Hal böyleyken, sinema yazarları başka geçim yolları aradı. Kimisi festival direktörü oldu, kimisi danışmanlık koltuğuna oturdu. Kimisi ise fon dağıtım komisyonlarına kadar ilerledi. Böylece bir tür “yazar değil, yönetici” profili doğdu. Yazıdan değil, ilişkiden beslenen bir kuşak… Bu ilişkiler ağı zamanla bir klik oluşturdu; bu klik hem birbirini kayırır hem de dışarıdan gelen her sesi bastırır. Adeta bir kurtlar sofrası ve o sofraya kimseyi oturtmazlar, oturanın da lokmasını boğazında bırakırlar.

Bu klik, kendi hakkında çıkabilecek olumsuz eleştirileri-haberleri de yine festival akreditasyonu vasıtasıyla engeller. Onlardan değilsen ya da onların suyuna gitmezsen o festivale gidemezsin. İstediğin kadar üret, nafile. Bir festivaldeki yanlış kararı eleştirirsen yine akreditasyonun yanar. Onların öne sürdüğü bir filmin kötü olduğunu söylersen (Meşhur Hayaletler vakası), ertesi yıl davet almazsın. Kimseden örneklememe gerek yok, bizzat yaşadım.

Ben bu denklemin dışında kalmayı tercih ettim. Bilinçli olarak “para kazanmayan sinema yazarı” oldum. Bu bana özgürlüğü, dolayısıyla sinema üzerine gerçekten konuşabilme hakkını verdi. Canım isterse de çağırmadıkları festivale masrafları cebimden karşılayarak giderim. Öteki Sinema da reklamsız bir yayın modeli olarak devam ediyor. Bu da bir tercih.

Bugün Türkiye’deki büyük festivallere dikkatle bakın: danışman listelerinde hep aynı isimler döner durur. Bir festivalde “danışman” olan ertesi yıl öbüründe “seçici kurul üyesi” olur, bir sonrakinde “jüri koordinatörü.” Bu iş, liyakat değil, network işidir.

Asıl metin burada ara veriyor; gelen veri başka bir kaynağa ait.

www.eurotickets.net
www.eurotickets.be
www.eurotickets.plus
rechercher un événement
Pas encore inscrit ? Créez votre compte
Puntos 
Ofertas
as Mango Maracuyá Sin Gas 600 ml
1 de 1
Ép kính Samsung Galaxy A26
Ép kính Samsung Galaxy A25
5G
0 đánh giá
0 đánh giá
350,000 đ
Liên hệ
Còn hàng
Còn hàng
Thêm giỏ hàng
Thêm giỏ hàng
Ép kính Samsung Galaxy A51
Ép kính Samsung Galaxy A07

Bu küçük ama gürültülü grup, kendine has bir ekosistem yarattı. Birbirlerini öven yazılar yazarlar, eleştireni “kişisel hesaplaşma” diye yaftalarlar. Medyadaki arkadaşları da onların PR’ını yapar. Bu düzen, yıllardır sinsice sürüyor. Yazar değil, lobici; sinemacı değil, rantçı bir zümre bu.

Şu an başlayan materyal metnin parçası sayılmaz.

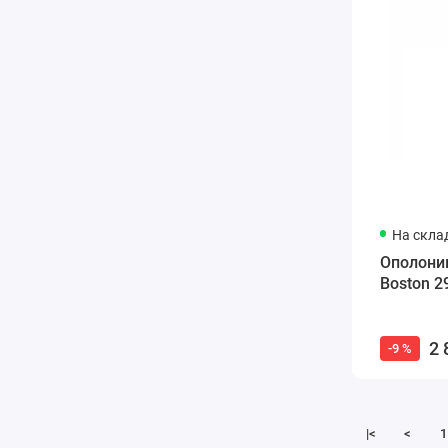
На склад
Ополоник
Boston 2
2 
-9 %
|<
<
1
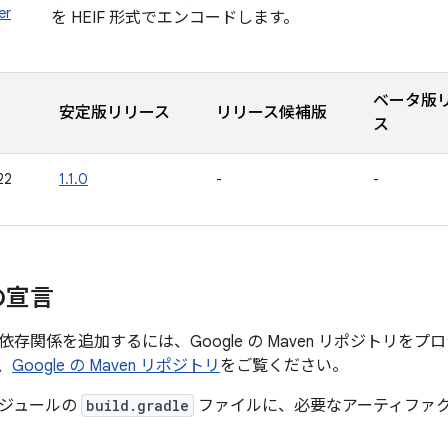
er
を HEIF 形式でエンコードします。
ベータ版
安定版リリース
リリース候補版
ス
22
1.1.0
-
-
の宣言
r への依存関係を追加するには、Google の Maven リポジト
、
Google の Maven リポジトリ
をご覧ください。
ジュールの
build.gradle
ファイルに、必要なアーティファ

Geçmişte Kerem Akça örneğinde bu çarkın nasıl işlediğini gördük. Adana’daki görevinden itibaren başlayan sürtüşmeler, sonunda onu SİYAD’dan kopma noktasına getirdi. Şimdi aynı mekanizma, geçen yıldan bu yana Antalya Altın Portakal’da devreye sokuldu. Yeni hedef: festival direktörü Deniz Yavuz.

Çünkü bu klik, gücü kaybetmeye tahammül edemiyor. Altın Portakal’ın, Ahmet Boyacıoğlu kovulduktan sonra Deniz Yavuz’un eline geçmesi onlar için bir travmaydı. Nasıl ki İstanbul’un kaybedilmesi bazı kesimler için kabus olduysa, Altın Portakal’ın “ellerinden gitmesi” de aynı etkiyi yarattı.

Geçen yılki sansür krizi bahaneydi; amaç festivalin meşruiyetini sarsmaktı. Koskoca festivaldeki Siyad jürisini iptal ettiler, üyelerini festivale gitmemeleri yönünde baskıladılar. Bu yıl da benzer şekilde huzursuzluk üretip festivali karalamaya çalışacaklardır diye düşünüyordum kulağıma gelenlere göre rahat durmamışlar.

Sürekli aynı senaryo: “Bir festival karalanır, diğeri yüceltilir.” Adana’yı yıllarca görmezden gelenler, birden “en iyi festival” ilan etti. Çünkü Altın Portakal artık onların kontrolünde değil.

Geçen yıl Antalya’ya gittiğimde manzara netti: o meşhur tayfa yoktu. Su Otel’in lobisini mesken tutanların hepsi ortadan kaybolmuştu. Adana’yı küçümseyip Antalya’ya üs kuranlar, şimdi tersi yönde göç etmişti. Bu, “sanat politikası” değil, çıkar rotasyonu.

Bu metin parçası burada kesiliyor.